**TRY IT:** Your copy should repeat the data that follows exactly and contain no image.

**INPUT DATA:**
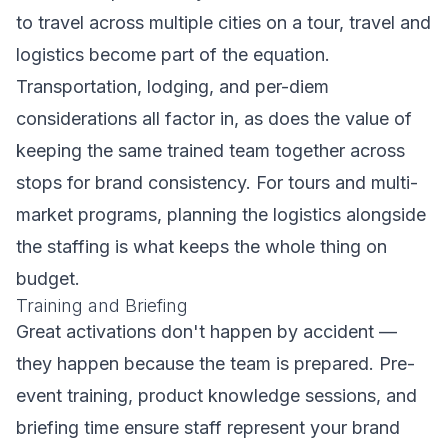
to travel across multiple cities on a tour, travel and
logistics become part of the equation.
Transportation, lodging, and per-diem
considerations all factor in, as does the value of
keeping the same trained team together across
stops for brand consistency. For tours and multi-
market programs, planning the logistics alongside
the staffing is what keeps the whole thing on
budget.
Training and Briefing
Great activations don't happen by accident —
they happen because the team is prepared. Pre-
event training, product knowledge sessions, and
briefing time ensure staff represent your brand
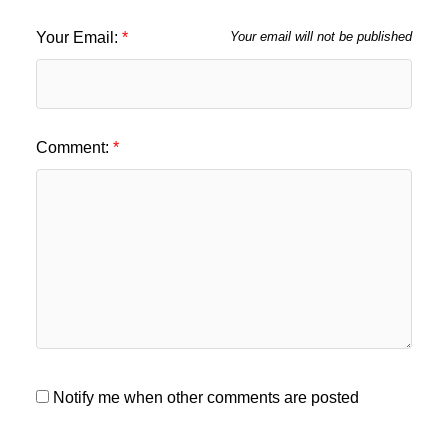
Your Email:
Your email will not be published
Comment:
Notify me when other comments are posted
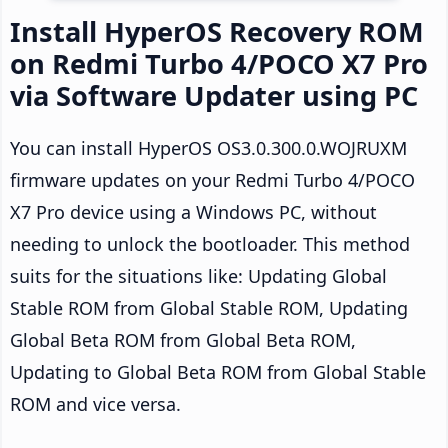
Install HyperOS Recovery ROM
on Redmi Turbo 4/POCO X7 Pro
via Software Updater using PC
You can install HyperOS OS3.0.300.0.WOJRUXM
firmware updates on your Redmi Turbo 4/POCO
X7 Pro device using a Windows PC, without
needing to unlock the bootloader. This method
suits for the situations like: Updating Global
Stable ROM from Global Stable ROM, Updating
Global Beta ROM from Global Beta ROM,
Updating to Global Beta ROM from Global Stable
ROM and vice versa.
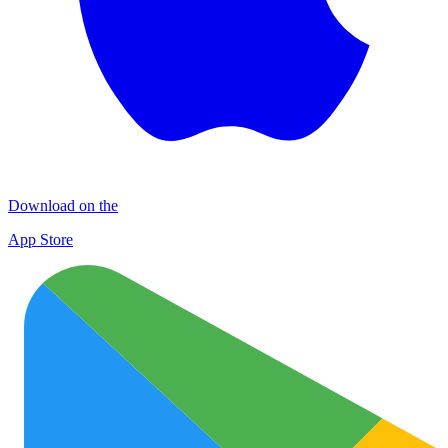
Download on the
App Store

**SOLVED EXERCISE:**
to travel across multiple cities on a tour, travel and
logistics become part of the equation.
Transportation, lodging, and per-diem
considerations all factor in, as does the value of
keeping the same trained team together across
stops for brand consistency. For tours and multi-
market programs, planning the logistics alongside
the staffing is what keeps the whole thing on
budget.
Training and Briefing
Great activations don't happen by accident —
they happen because the team is prepared. Pre-
event training, product knowledge sessions, and
briefing time ensure staff represent your brand
Your Email:
Your email will not be published
Comment:
Notify me when other comments are posted
Install HyperOS Recovery ROM
on Redmi Turbo 4/POCO X7 Pro
via Software Updater using PC
You can install HyperOS OS3.0.300.0.WOJRUXM
firmware updates on your Redmi Turbo 4/POCO
X7 Pro device using a Windows PC, without
needing to unlock the bootloader. This method
suits for the situations like: Updating Global
Stable ROM from Global Stable ROM, Updating
Global Beta ROM from Global Beta ROM,
Updating to Global Beta ROM from Global Stable
ROM and vice versa.
Download on the
App Store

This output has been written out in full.